Instagram has undoubtedly given photography a wider reach and audience, but the impact that it has had on the photo book is less well-known. Increasingly, young photographers and publishers are leveraging the platform to spread the word about the pleasure of the page. The Haute Photographie Fair in Rotterdam celebrates this new generation.

BILENBILEN, Untitled
BILENBILEN, Untitled

Even in the ephemeral age of the digital era, the old-fashioned photo book has remained steadfast—not only weathering the storm but coming out firmly on top. If everyone is now a photographer, then we have become more equipped than ever before to read the images that surround us. Far from undermining the professionals, this collective knowledge gives a new immediacy to the experience of viewing a photograph—we are all versed in the decisions involved in framing, cropping and editing. Instagram has undoubtedly given photography a wider reach and audience (a staggering 95 million images are shared on the platform every day), but the impact that it has had on the photo book is less often remarked upon.

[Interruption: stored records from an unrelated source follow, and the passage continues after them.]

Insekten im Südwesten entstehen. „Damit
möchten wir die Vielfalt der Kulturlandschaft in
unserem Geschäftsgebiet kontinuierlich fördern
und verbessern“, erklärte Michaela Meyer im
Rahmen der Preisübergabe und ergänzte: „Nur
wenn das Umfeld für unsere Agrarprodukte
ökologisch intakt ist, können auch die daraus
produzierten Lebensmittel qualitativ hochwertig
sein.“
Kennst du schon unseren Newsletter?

Arguably, Idea Books kickstarted the photo book revolution in the digital realm, with snappy “you-know-you-want-it” captions (co-founder David Owen used to work in advertising) on sales of rare 1970s and eighties books. If that sounds like a niche market, think again: they now boast over 350,000 followers, having built their business first and foremost on Instagram. Publishers of top quality photo books, from Mack to Steidl to Morel, have followed suit with an ever-greater emphasis on their social media presence. If in doubt, check out the hashtag #photobookjousting, a playful tag that nods to the growing competition between publishers for a share of the digital market.

Even as the photo book continues to grow in stature amongst a younger, social media-driven audience, the exhibition of photography in museums, galleries and other institutions still lags behind. The tides are slowly turning, but it remains an overlooked arena for many curators and gallerists. The Netherlands is one nation leading the charge for change, with the world-class Foam photography museum in Amsterdam (established in 2001) showcasing a mix of established and emerging photographers across four main spaces. The Netherlands Photo Museum in Rotterdam also celebrates the medium, located in a vast, repurposed shipping warehouse.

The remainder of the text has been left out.